FACILITYCalgary publisher Mark Kolke, in conversation with Chuck Rose
July 23, 2013
Since Jan. 15, 1996 as manager and currently majority owner (90%) of Hose & Hound Pub in Inglewood, Chuck Rose says he has arrived at a place in his life where he is truly happy.
He’s been in the news a bit – a long term tenant of the City of Calgary, his bid to buy the facility fell short, but he is heartened by a long term lease recently signed with the new owners that is subject only to their closing of the purchase on September 1. The sign says ‘we’re staying’. His commitment to the surrounding Inglewood community which is a loyal customer base is strong. Weathering recent floods together (he was closed for 1 week) has dampened business but not spirits. Slow, he says, but not much more than the usual post-Stampede lull.
“When I was 3, singing along with the radio, I told my mother that’s what I wanted to do – to be a singer when I grew up” …. Chuck Rose. These days his primary singing gig is at The Rose & Crown in Banff where he has been entertaining locals and tourists, every Monday night for 25 years. After more than 30 years traveling across Canada, Vancouver born singer/songwriter (think James Taylor/Gord Lightfoot rather than Ian Tyson if you are wanting a genre) Rose blended stability of home life in Regina, then moving to Calgary in 1986, weaving singing gigs and workaholic intermittent restaurant management careers – everything, he says, preparing him for where he is now.
While we are the same age and have many things in common, it is the world of public speaking (we are both Toastmasters) where we met. Sitting in a pub on a Thursday afternoon is not my normal activity – but that was the only time he could fit me in – so regale me he did for a couple of hours.
The length of this piece cannot capture the trials and tales fully – but child #5 in a family of 7, son of a car salesman and a war bride (he says they were both great singers), his influence was music which has been paying its way for him from high school days (and it seemed a good way to meet girls) through bar gigs and a restaurant ownership/management resume that was begun with hard work and seems to have produced, finally, a calm and wisdom of middle-age where the unhappy kid worked through issues of competitiveness, arrogance and low self-esteem to ‘amazing learning' in recent years.
I asked Chuck what qualities distinguish preferred colleagues, collaborators and suppliers?
. . . it’s always about relationships. Trust and loyalty. People wanting to sell me something don’t get far without those. One of our strongest relationships is with our service and maintenance people – we’ve stayed with them even when they change jobs and go to a new company. We trust their advice.
I asked what distinguishes his business, and why his customers choose his establishment over competitors?
. . . there are lots of things we do well – a family atmosphere, customers and staff know each other on a first name basis, people come here because they are treated like family.
What do you lose sleep over, what do you worry about?

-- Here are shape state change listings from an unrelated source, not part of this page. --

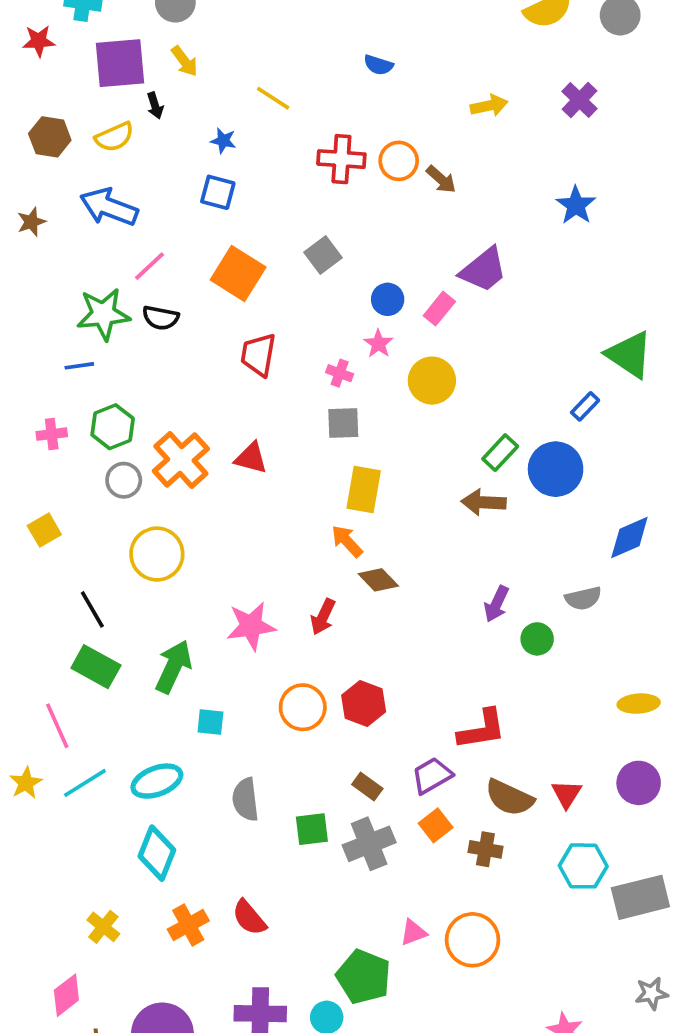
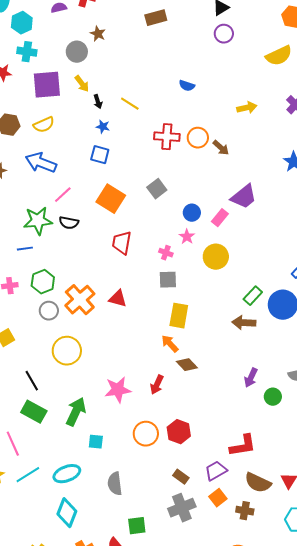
black arrow: (155, 106) -> (98, 102), moved
green square: (312, 829) -> (137, 526), moved

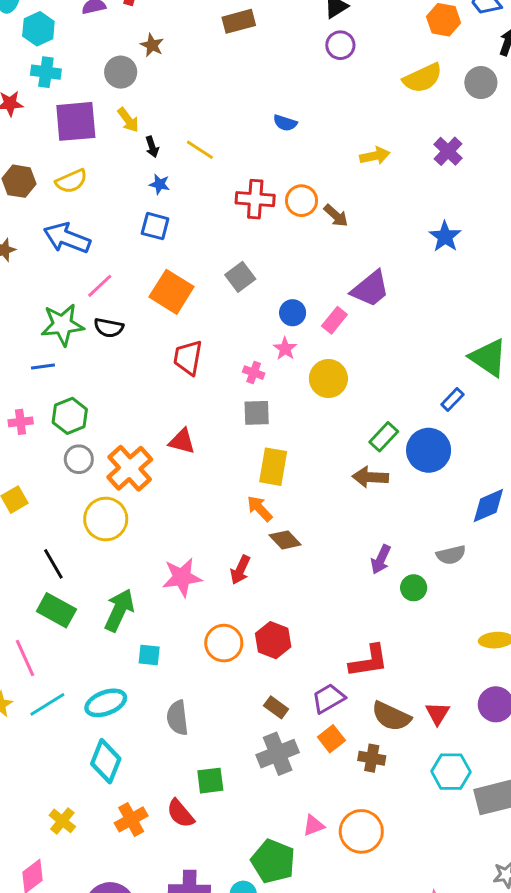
orange cross: (80, 300) -> (130, 468), moved

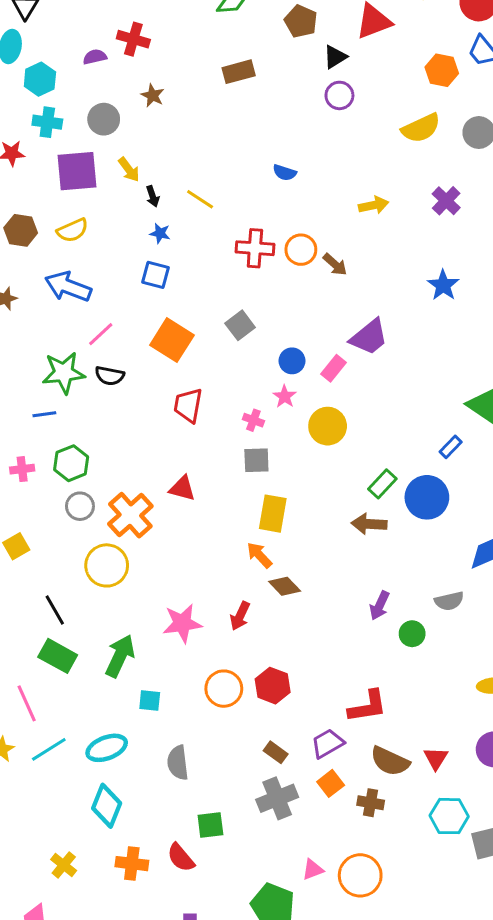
gray circle: (121, 72) -> (104, 119), moved
orange cross: (131, 819) -> (132, 864), turned 36

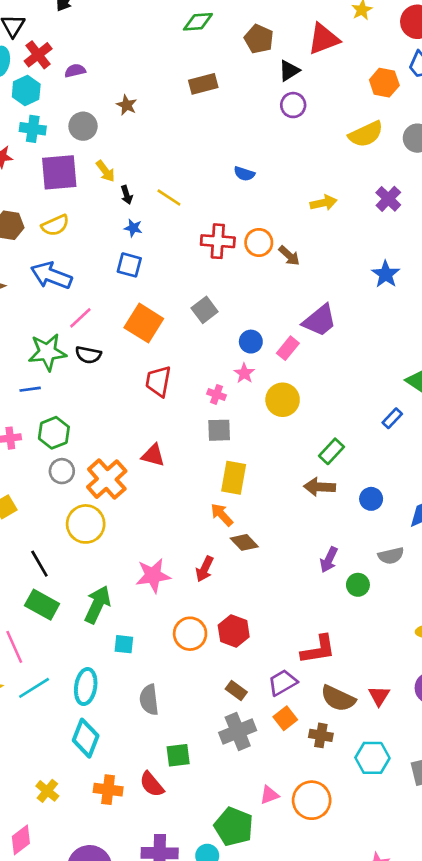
red cross: (133, 39) -> (38, 55), moved, turned 36
blue circle: (427, 497) -> (371, 499), moved, size x0.6
cyan ellipse: (107, 748) -> (86, 687), turned -60
cyan hexagon: (449, 816) -> (372, 758), moved

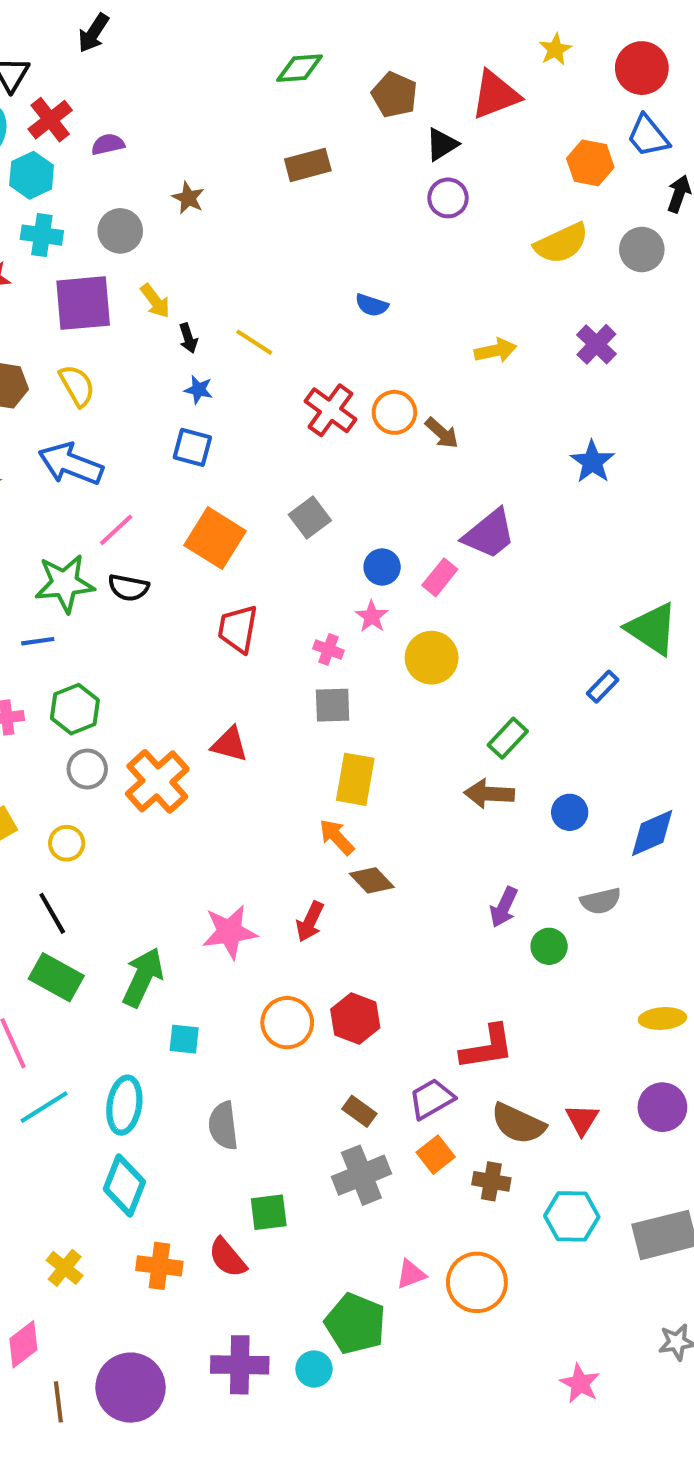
yellow semicircle: (55, 225) -> (77, 386), turned -96
red cross: (218, 241) -> (331, 410), turned 32
yellow circle: (86, 524) -> (67, 843), moved, size x0.6

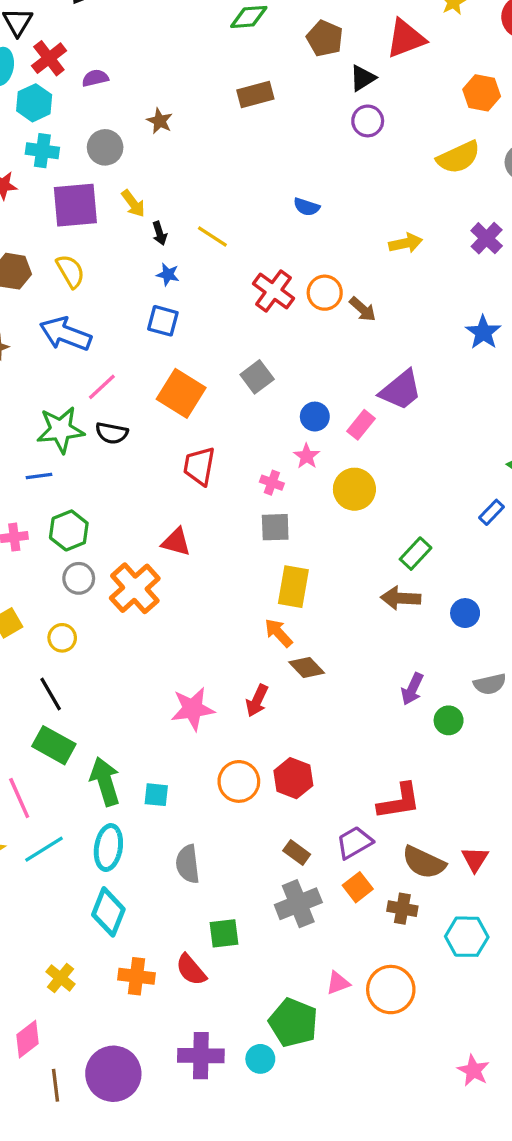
red triangle: (229, 744) -> (176, 542), moved
green arrow: (143, 977) -> (105, 781), moved, turned -42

. . . hardly anything at all
I asked Chuck how he sees Calgary business, from a restaurant operator’s perspective over the next 90 days?
. . .by September I expect business will be back to normal but I fear a number of restaurant operators who were flooded and not adequately insured won’t be able to re-open because they weren’t carrying business interruption insurance which leaves them in no man’s land.
And for the next 5 years?
. . . there are always ‘flavour of the month’ places – trendy for a while, but many don’t last – that seems to be the nature of this business. People love comfortable food. In the pub business, if you don’t have good food, you won’t survive and do well.
As a recovering workaholic, what describes life/work balance for you?
. . . my wife and I are both voracious readers. We like to go out to dinner. I used to like wine tastings, but I suffer too much after! I’m involved with Toastmasters, I’m a freemason – not a service club, more like a fraternity. We help good men become better men. I’m half-retired. I spend 3 hrs/day at the Hose & Hound 5 days a week. I help out. I have great staff, strong managers. I provide directional leadership.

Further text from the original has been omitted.